Density, Covid, and the Modifiable Areal Unit Problem

The statistical association (bracketing causal inference at this point) between people living near one another (population density) and the rate of COVID-19 cases seems to vary between different levels of aggregation (e.g. neighborhood versus city versus state). This is called the Modifiable Areal Unit Problem which arises from aggregating point data (in context, individual cases of COVID-19) into geographic boundaries. Relationships at one level do not always hold at other aggregate levels, or at the individual level (what’s called the ecological fallacy).

For example, New York City, the densest city in the United States, has suffered tremendously from COVID-19 — more so than the vast majority of the country, which is less dense than it. But within the city of New York, much less dense parts like Staten Island and the Outer Bronx  are hurting much more than the densest part — Manhattan. One important point made in these discussions by density apologists (like me) is the distinction between overcrowding (many individuals, or families, living in a single house or apartment) and density (many people living in the same geographic area). Economic deprivation and its impact on health is another important factor.

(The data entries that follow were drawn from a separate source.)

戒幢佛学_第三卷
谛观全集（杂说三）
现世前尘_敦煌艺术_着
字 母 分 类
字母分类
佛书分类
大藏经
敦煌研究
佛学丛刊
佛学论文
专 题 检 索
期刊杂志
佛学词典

But there remain important discussions about how other things related to density, like different modes of transit, might impact infectious disease spread (perhaps especially in the US, for some reasons — very dense places with very heavy public transit usage in Asia, like Seoul or Hong Kong, seem to have weathered COVID more successfully, as has Germany).

Between municipalities in Massachusetts, there is a pretty substantial relationship between population density and COVID case rates. The following plots are subset to cities and towns with 5 or more cases (293 of the 351 total municipalities) because of how the DPH censors places with low case counts.

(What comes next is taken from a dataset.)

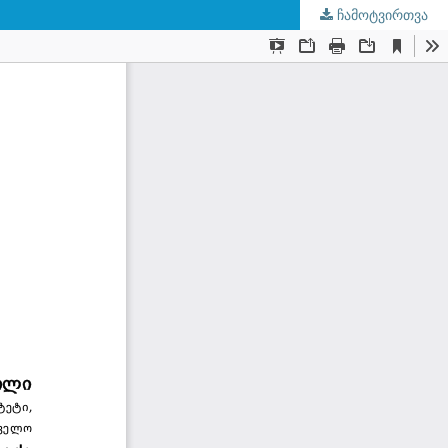
ჩამოტვირთვა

density_mamunis_may8_nologPoor, blue-collar,  dense, and heavily Latino Chelsea is the top right point, and majority-Black Brockton is the second highest point (around 5000 people per square mile). Somerville and Cambridge, the two densest cities in the state, have around 15% the case incidence as Chelsea, the third densest. Both these variables are right skewed, and here’s the same plot using logarithms:

density_mamunis_may8This relationship holds net of income and with county fixed effects, but of course there are other confounders. County fixed effects — which deal with the weirdness of the state’s island counties comprising Nantucket and Martha’s Vineyard, and possibly control for some other unobservables — weaken the association with density somewhat and boost the protective association with income.

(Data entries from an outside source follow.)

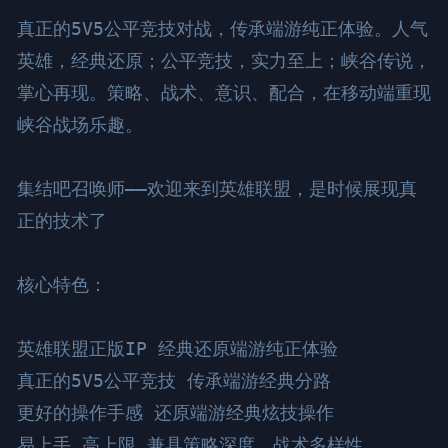
真正的5V5公平竞技对战，传承端游纯正体验。人气
英雄，经典还原；公平竞技，实力至上；峡谷传说，
掌心再现。策略、战术、意识、配合，在移动端重现
峡谷战场乐趣。

集结吧召唤师——欢迎来到英雄联盟，是时候展现真
正的技术了

核心特色：

英雄联盟正版IP 经典还原端游纯正体验

真正的5V5公平竞技 传承端游经典分路

更好的操作手感 还原端游经典炫技操作

易上手 高上限 兼具策略深度、战术多样性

Municipal association between density/income and COVID case rates (May 8)
Dependent variable:
log(Covid Rate per 10,000)
(1) (2)
log(Population Density) 0.347*** 0.290***
(0.025) (0.033)
log(Income per Capita) -0.217*** -0.273***
(0.063) (0.075)
Observations 293 293
County Fixed Effects No Yes
Adjusted R2 0.394 0.407
Residual Std. Error 0.532 (df = 290) 0.526 (df = 277)
Note: *p<0.1; **p<0.05; ***p<0.01

However, at the neighborhood level around Boston, this relationship doesn’t hold. Instead, density is inversely related with case-incidence, which I imagine is mostly owing to socioeconomic and racial confounders, and perhaps age (I also wonder how reliably population density statistics capture places like Allston-Brighton and Fenway with large college populations when many college students have left). As of May 8th:


A different relationship holds at different levels of analysis. At the municipal level, density is associated with more COVID cases, but at the neighborhood level it is not. It would be good to have a direct measure of household-level overcrowding, among other things to really know what’s going on. Plus there’s a temporal dimension: big cities with more global connectivity may be further along their pandemic “curve” than more remote places. But the point I’m making here is that one shouldn’t assume relationships hold across different aggregate levels of analysis.

Data sources: MA DPH , MA Department of Revenue, Boston Public Health Commission, Brookline DPH, Weighted averages of zipcode population densities (e.g. here) for Boston neighborhoods.